Caleb changed the least. Dour and shifty, as always, alternating between an oddly cemented partnership of trust with Beau, and the twitchy nervousness with which he was always looking over his shoulder. He made blood-pacts with Fjord out of misplaced curiosity to unlock ancient, undocumented, sacrificial rituals in the heart of an evil creature's lair. He nearly crawled out of his skin at the prospect of one decidedly civil conversation with a fellow mage in the middle of the city. He still looked to Nott like a person starved for affection after the world was wiped clean of everyone else. Somehow Caleb carried more guilt and anxiety than Yasha could fathom was possible for a single creature, and Molly had become yet another body to be stored in his closet, another tragedy to keep locked away, another nightmare to keep from bleeding into who knew how many others. He looked at all of them like that, sometimes — like he wasn't seeing them, now, but seeing something from a very long time ago, or something meant to occur, sooner or later, terrible and inescapable. He looked at them all like he'd buried them already, buried with Molly in that cold and lonely grave at the end of a cold and empty road to nowhere.

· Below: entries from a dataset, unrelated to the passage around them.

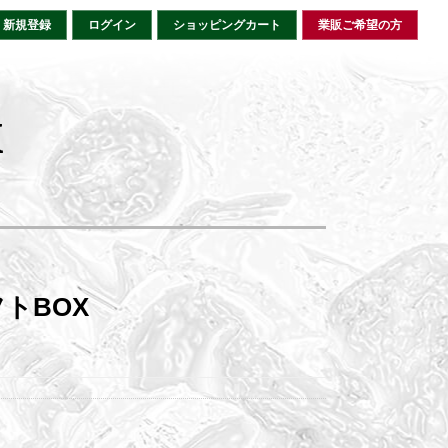
新規登録
ログイン
ショッピングカート
業販ご希望の方
X
トBOX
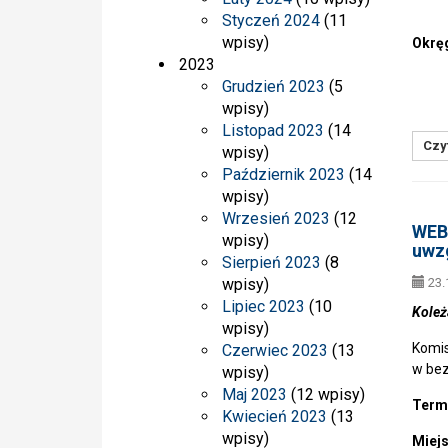
Styczeń 2024
(11
Dzi
wpisy)
Okrę
2023
w 
Grudzień 2023
(5
/-/ 
wpisy)
Listopad 2023
(14
Czyt
wpisy)
Październik 2023
(14
wpisy)
Wrzesień 2023
(12
WEBI
wpisy)
uwzg
Sierpień 2023
(8
wpisy)
23.
Lipiec 2023
(10
Koleż
wpisy)
Komis
Czerwiec 2023
(13
w bez
wpisy)
Maj 2023
(12 wpisy)
Term
Kwiecień 2023
(13
wpisy)
Miej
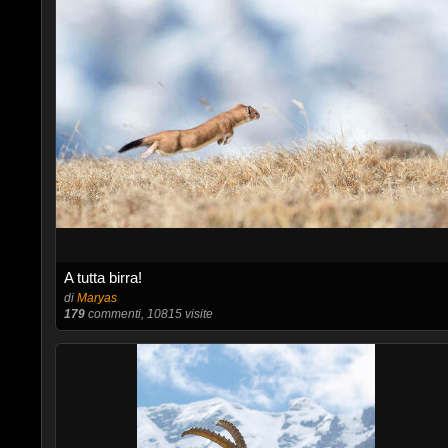
A tutta birra!
di
Maryas
179
commenti, 10815 visite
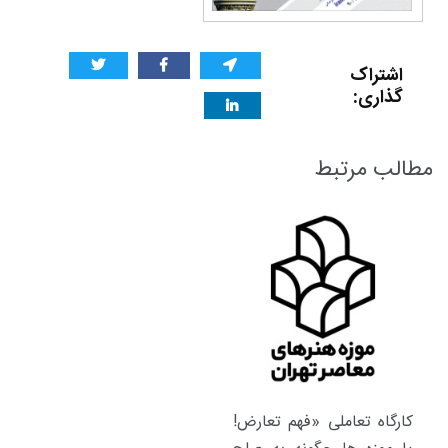
اشتراک
گذاری:
مطالب مرتبط
کارگاه تعاملی «فهم تعارض!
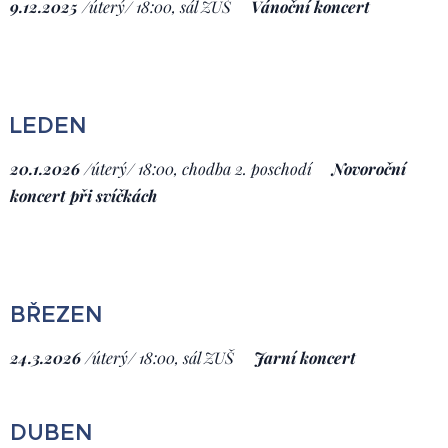
9.12.2025
/
úterý/ 18:00, sál ZUŠ
Vánoční koncert
LEDEN
20.1.2026
/
úterý/ 18:00, chodba 2. poschodí
Novoroční
koncert při svíčkách
BŘEZEN
24.3.2026
/
úterý/ 18:00, sál ZUŠ
Jarní koncert
DUBEN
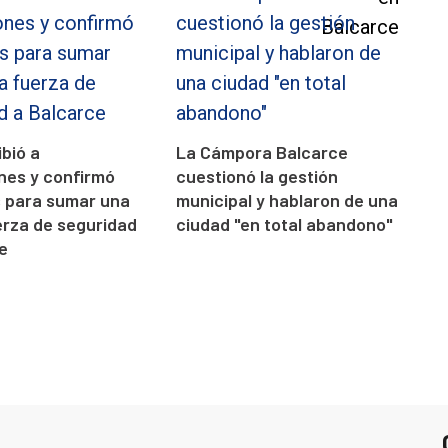
ibió a
La Cámpora Balcarce
ones y confirmó
cuestionó la gestión
s para sumar una
municipal y hablaron de una
rza de seguridad
ciudad "en total abandono"
e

But Yasha kept him as she'd known him: alive and vibrant, contrary and unashamed. Molly had chosen these people, she knew, or had decided somewhere along the way that he had chosen them, rather than been thrown at them by whimsy and circumstance. He'd chosen them like he'd chosen her, like he had chosen each and every person that had walked beside him over the course of his spectacularly short life. Chose them despite their secrets and their idiosyncrasies, or, perhaps, because of them. Molly had always loved broken people, in the way that only broken people could. He loved them like something whole, not something fractured, held them together though they tried so hard to break apart. Their broken limbs, although healer he was not. Their scattered thoughts, a kiss to the head following the crack of a slap to break whatever spell — literal or figurative — held them in its sway. Their often rocky partnership, though he claimed it was he who needed them, who needed "this", whatever it was, to work. He said it loud and clear, he told them in so many words what the rest never said out loud. Because he could.
And Yasha. She'd never needed them the way he had. The way she'd needed him. Everything that she'd ever held dear had been torn from her violently, time and again, but she supposed that if it was for him, then. If the Stormlord wanted her there, if Heguided her way. She could, perhaps, follow his shadow. There was nowhere else for her to go.